Kasih Sayang Tak Seindah Bintang

            
Malam itu begitu menyenangkan, semua keluarga Rara berkumpul di rumah. Baik nenek Rara, ibu maupun ayah Rara, Kak Cintya dan tentunya Rara juga ada di situ. Mereka semua bercengkrama di teras rumah sambil makan makanan yang ada. Ayah Rara asyik berbincang dengan nenek, sedang Kak Cintya, Kakak Rara sibuk melahap makanan yang ada. Sedang Rara dan ibunya sibuk melakukan hal paling mereka sukai, yaitu menghitung jumlah bintang yang ada di langit.
                  “Rara, kamu hitung bintang yang bersinar paling terang di sebelah sana, nanti Ibu kasih hadiah kalau Rara bisa mendapatkan lebih dari lima bintang yang bersinar paling terang” kata ibu Rara sambil membelai rambut anak bungsunya.
                  “Tapi bintang yang bersinar paling terang di sebelah sana itu cuma ada satu Bu, yang lainnya tidak begitu terang” sahut Rara.
                  “Iya Rara sayang, yang di sana memang cuma ada satu, tapi Rara pasti bisa menemukan lima” kata Ibu sambil tersenyum.
                  “Loh? Ibuu?? Yang empatnya di mana?” tanya Rara sambil merengek.

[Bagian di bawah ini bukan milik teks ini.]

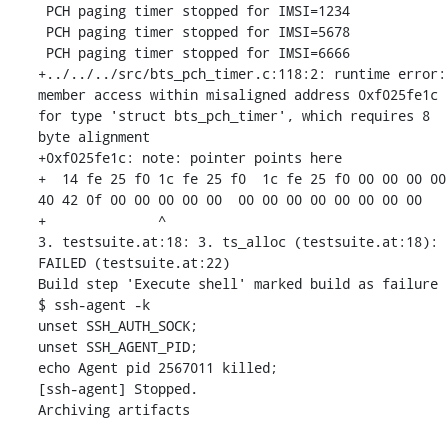
 PCH paging timer stopped for IMSI=1234

 PCH paging timer stopped for IMSI=5678

 PCH paging timer stopped for IMSI=6666

+../../../src/bts_pch_timer.c:118:2: runtime error: 
member access within misaligned address 0xf025fe1c 
for type 'struct bts_pch_timer', which requires 8 
byte alignment

+0xf025fe1c: note: pointer points here

+  14 fe 25 f0 1c fe 25 f0  1c fe 25 f0 00 00 00 00  
40 42 0f 00 00 00 00 00  00 00 00 00 00 00 00 00

+              ^ 

3. testsuite.at:18: 3. ts_alloc (testsuite.at:18): 
FAILED (testsuite.at:22)

Build step 'Execute shell' marked build as failure

$ ssh-agent -k

unset SSH_AUTH_SOCK;

unset SSH_AGENT_PID;

echo Agent pid 2567011 killed;

[ssh-agent] Stopped.

Archiving artifacts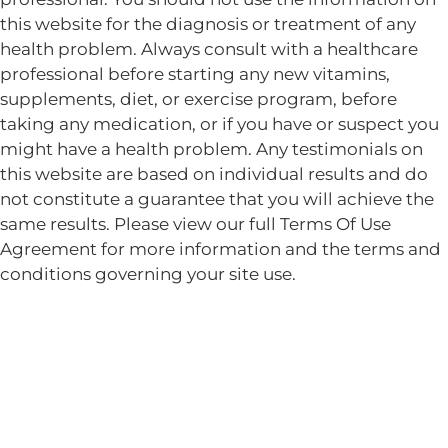
this website for the diagnosis or treatment of any
health problem. Always consult with a healthcare
professional before starting any new vitamins,
supplements, diet, or exercise program, before
taking any medication, or if you have or suspect you
might have a health problem. Any testimonials on
this website are based on individual results and do
not constitute a guarantee that you will achieve the
same results. Please view our full Terms Of Use
Agreement for more information and the terms and
conditions governing your site use.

                  “Yang empat itu, ada ayah, ada ibu, ada Kak Cintya dan nenek sayang” kata Ibu yang kemudian lari karna tidak mau anaknya marah dan mencubit ibu.
@      @
                  Hari ini adalah hari pertama masuk tahun ajaran baru dan tentunya ini merupakan pertama kalinya Rara masuk sekolah barunya setelah liburan kemarin. Sama seperti biasanya Rara selalu berusaha memperhatikan pelajaran, karena ibunya pernah bilang padanya bahwa setiap kali Rara mendapat peringkat kelas ibuya pasti memberi hadiah. Dan setiap Rara dan kakaknya sekolah, itu adalah waktu yang tepat untuk ayah mengantarkan ibu periksa ke dokter, namun hal ini juga tidak berlaku setiap harinya mungkin hanya seminggu tiga kali. Sudah sekitar enam bulan terakhir ini ibu harus bolak-balik ke rumah sakit karena peyakit livernya yag sudah cukup parah. Namun Cintya dan Rara sama sekali belum mengetahui tentang masalah ini. Ayah dan ibu takut hal ini hanya akan membuat mereka sedih. Lagipula Rara masih terlalu kecil untuk dapat menerima kenyataan,bahwa kemungkinan besar untuk ibu sembuh sangat kecil, begitu juga dengan Cintya, ia pasti akan kaget. Ayah takut Cintya akan sangat sedih. Pernah pada suatu hari, Cintya melihat ibu tiba-tiba tak sadarkan diri di saat bercengkrama dengan Cintya, tapi setelah ibu sadar ia bilang kalau dirinya hanya pusing dan terlalu lelah. Bahkan ayah pun sudah berulang kali untuk mengingatkan ibu agar segera memberi tahu kedua anak mereka agar nantinya mereka tidak kaget di kemudian hari,
                  “Tapi bu, sampai kapan kita harus menyembunyikan masalah ini dari anak-anak” tanya ayah pada waktu itu.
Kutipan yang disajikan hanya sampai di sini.